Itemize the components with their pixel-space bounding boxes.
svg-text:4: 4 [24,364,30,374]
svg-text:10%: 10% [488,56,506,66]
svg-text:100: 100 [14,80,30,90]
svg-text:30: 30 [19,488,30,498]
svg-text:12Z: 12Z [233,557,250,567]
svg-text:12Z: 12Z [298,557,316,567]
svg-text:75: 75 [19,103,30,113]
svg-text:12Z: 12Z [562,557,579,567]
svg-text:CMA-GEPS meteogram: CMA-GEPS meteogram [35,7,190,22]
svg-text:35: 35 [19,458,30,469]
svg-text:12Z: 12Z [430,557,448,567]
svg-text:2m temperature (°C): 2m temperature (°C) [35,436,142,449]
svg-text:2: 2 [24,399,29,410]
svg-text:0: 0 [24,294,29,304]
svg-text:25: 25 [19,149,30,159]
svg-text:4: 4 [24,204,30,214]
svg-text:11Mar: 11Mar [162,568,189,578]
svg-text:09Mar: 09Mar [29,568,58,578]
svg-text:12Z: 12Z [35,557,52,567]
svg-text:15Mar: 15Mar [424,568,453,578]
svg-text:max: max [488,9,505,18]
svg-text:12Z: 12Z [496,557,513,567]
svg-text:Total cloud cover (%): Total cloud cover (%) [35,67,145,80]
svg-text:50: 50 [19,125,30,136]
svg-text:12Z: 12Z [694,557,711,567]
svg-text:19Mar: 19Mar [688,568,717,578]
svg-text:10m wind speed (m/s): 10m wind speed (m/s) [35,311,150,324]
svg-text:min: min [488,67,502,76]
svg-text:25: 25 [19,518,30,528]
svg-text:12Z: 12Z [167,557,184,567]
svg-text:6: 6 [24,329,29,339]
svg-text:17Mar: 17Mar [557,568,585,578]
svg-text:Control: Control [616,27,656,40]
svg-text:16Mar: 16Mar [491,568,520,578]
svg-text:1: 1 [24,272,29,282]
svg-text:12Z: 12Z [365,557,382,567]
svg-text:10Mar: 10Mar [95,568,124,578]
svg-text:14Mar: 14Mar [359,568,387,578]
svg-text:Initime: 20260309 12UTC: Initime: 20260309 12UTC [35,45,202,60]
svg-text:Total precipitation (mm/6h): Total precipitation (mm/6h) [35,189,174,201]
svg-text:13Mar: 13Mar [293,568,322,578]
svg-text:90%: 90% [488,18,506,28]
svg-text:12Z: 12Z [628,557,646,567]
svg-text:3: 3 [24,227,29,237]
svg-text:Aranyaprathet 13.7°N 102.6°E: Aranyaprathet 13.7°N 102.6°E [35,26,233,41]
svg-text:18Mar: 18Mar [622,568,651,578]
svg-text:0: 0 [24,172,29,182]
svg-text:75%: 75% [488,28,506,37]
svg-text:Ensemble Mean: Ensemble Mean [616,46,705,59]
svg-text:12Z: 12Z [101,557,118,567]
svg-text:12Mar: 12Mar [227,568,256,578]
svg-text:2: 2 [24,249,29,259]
_ _ _
Copy out each line of the material above that holds the word "Total".

Expected answer:
svg-text:Total cloud cover (%): Total cloud cover (%) [35,67,145,80]
svg-text:Total precipitation (mm/6h): Total precipitation (mm/6h) [35,189,174,201]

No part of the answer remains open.